Amid a trend towards deploying autonomous AI agents, Anthropic and OpenAI have both unveiled multi-agent tools recently. Anthropic is particularly keen to highlight its ambitious AI coding initiatives. However, as is common with AI advancements, there are important considerations to bear in mind.
Anthropic researcher Nicholas Carlini revealed in a blog post on Thursday that he supervised an experiment using 16 instances of the company’s Claude Opus 4.6 AI model. These instances were tasked with collaboratively creating a C compiler from the ground up, based on a shared codebase and with only basic oversight.
Over the course of two weeks and approximately 2,000 Claude Code sessions, with API costs totaling about $20,000, the AI model agents managed to produce a 100,000-line compiler in Rust. This compiler is capable of building a bootable Linux 6.9 kernel compatible with x86, ARM, and RISC-V architectures.
Carlini, who is part of Anthropic’s Safeguards team and has a background at Google Brain and DeepMind, employed a feature of Claude Opus 4.6 called “agent teams.” Under this framework, each instance operated independently in its Docker container. They shared a Git repository, claimed tasks through lock files, and pushed updates autonomously. There was no central orchestration; each agent chose tasks based on immediate needs and resolved conflicts independently.
The resulting compiler, made publicly available on GitHub, can compile several significant open-source projects such as PostgreSQL, SQLite, Redis, FFmpeg, and QEMU. It successfully cleared 99% of the GCC torture test suite and notably compiled and executed the game Doom, which Carlini described as “the developer’s ultimate litmus test.”

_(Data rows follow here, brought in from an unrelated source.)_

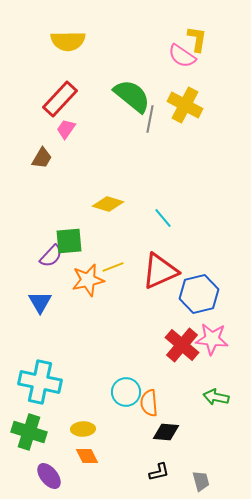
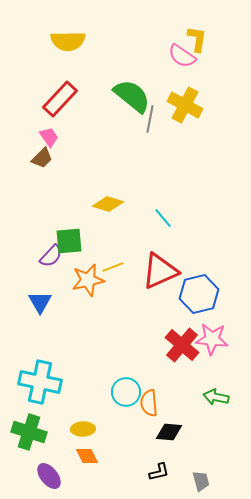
pink trapezoid: moved 17 px left, 8 px down; rotated 110 degrees clockwise
brown trapezoid: rotated 15 degrees clockwise
black diamond: moved 3 px right
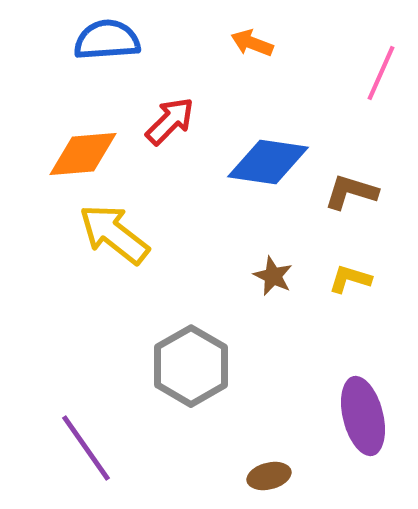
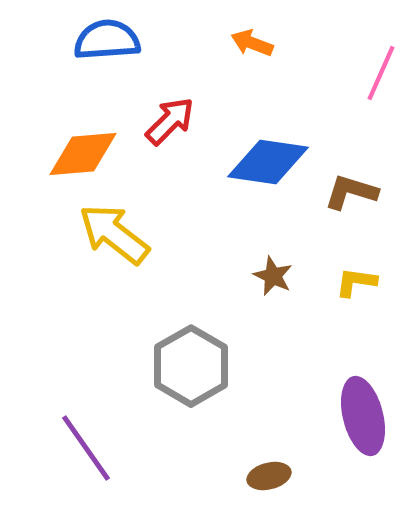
yellow L-shape: moved 6 px right, 3 px down; rotated 9 degrees counterclockwise
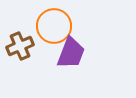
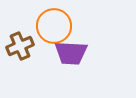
purple trapezoid: rotated 72 degrees clockwise
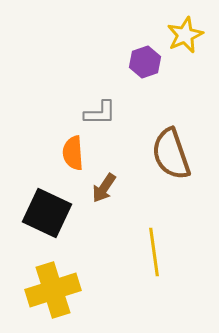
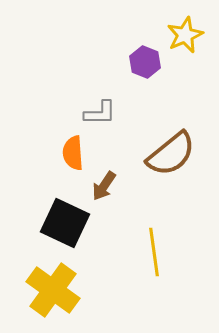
purple hexagon: rotated 20 degrees counterclockwise
brown semicircle: rotated 110 degrees counterclockwise
brown arrow: moved 2 px up
black square: moved 18 px right, 10 px down
yellow cross: rotated 36 degrees counterclockwise
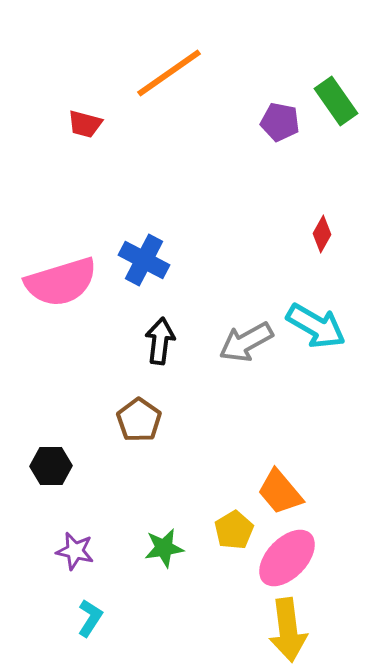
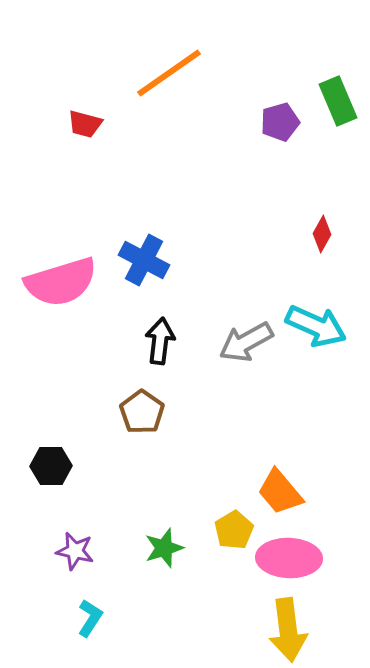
green rectangle: moved 2 px right; rotated 12 degrees clockwise
purple pentagon: rotated 27 degrees counterclockwise
cyan arrow: rotated 6 degrees counterclockwise
brown pentagon: moved 3 px right, 8 px up
green star: rotated 9 degrees counterclockwise
pink ellipse: moved 2 px right; rotated 48 degrees clockwise
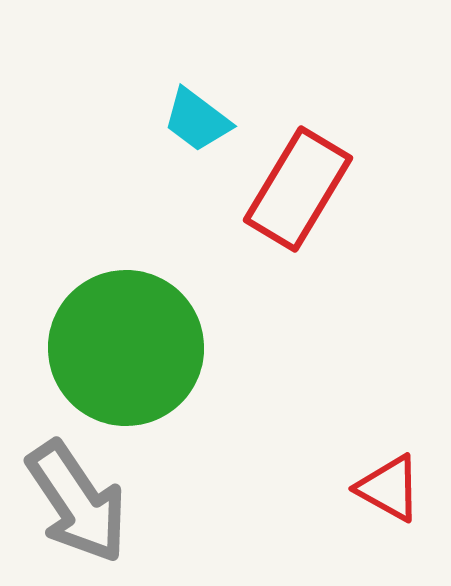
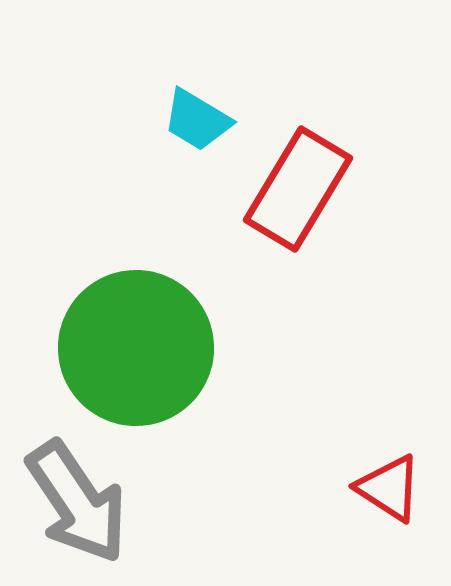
cyan trapezoid: rotated 6 degrees counterclockwise
green circle: moved 10 px right
red triangle: rotated 4 degrees clockwise
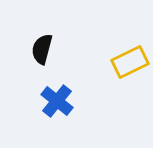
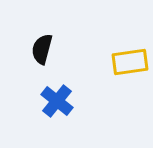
yellow rectangle: rotated 18 degrees clockwise
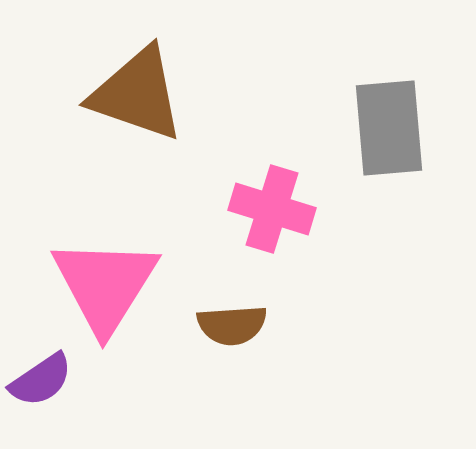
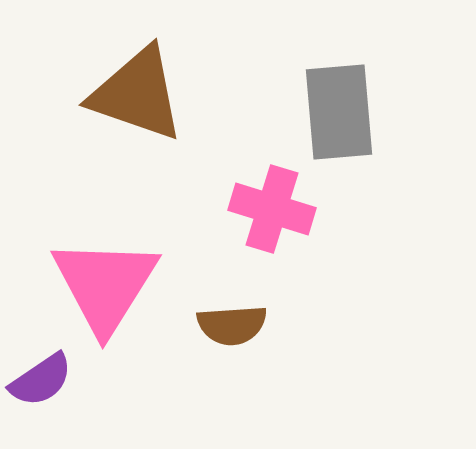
gray rectangle: moved 50 px left, 16 px up
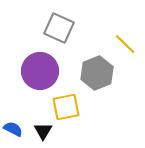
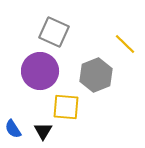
gray square: moved 5 px left, 4 px down
gray hexagon: moved 1 px left, 2 px down
yellow square: rotated 16 degrees clockwise
blue semicircle: rotated 150 degrees counterclockwise
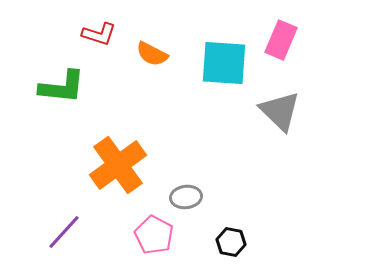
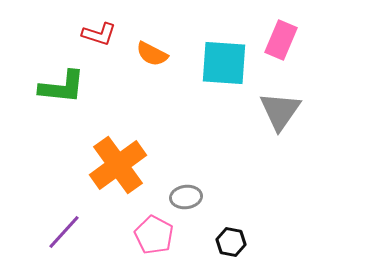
gray triangle: rotated 21 degrees clockwise
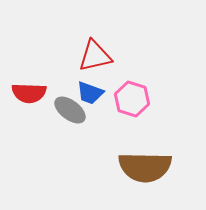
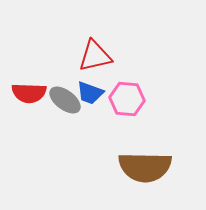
pink hexagon: moved 5 px left; rotated 12 degrees counterclockwise
gray ellipse: moved 5 px left, 10 px up
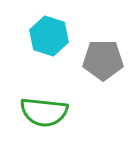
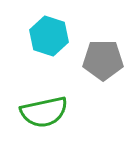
green semicircle: rotated 18 degrees counterclockwise
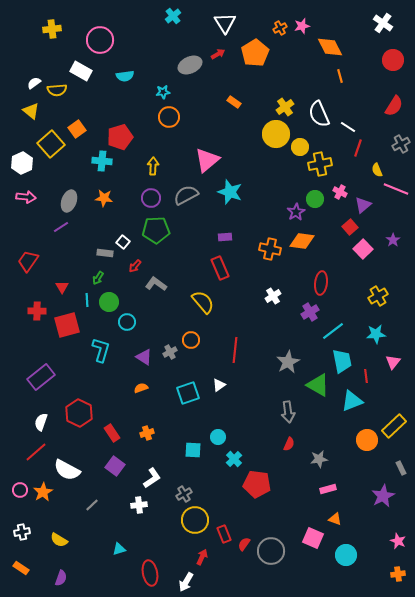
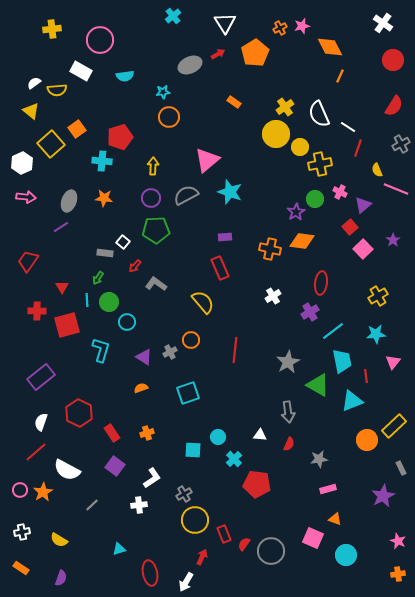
orange line at (340, 76): rotated 40 degrees clockwise
white triangle at (219, 385): moved 41 px right, 50 px down; rotated 40 degrees clockwise
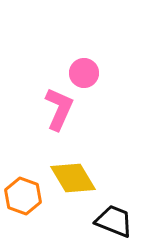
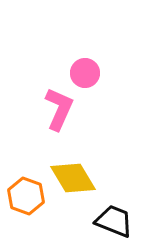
pink circle: moved 1 px right
orange hexagon: moved 3 px right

It's important to acknowledge that a C compiler represents an almost ideal scenario for semi-autonomous AI coding: its specifications are well-established, comprehensive testing is already in place, and a reliable reference compiler is available for validation. In contrast, most real-world software projects lack these conditions. Typically, the challenge lies not in producing test-passing code, but in defining what those tests should be.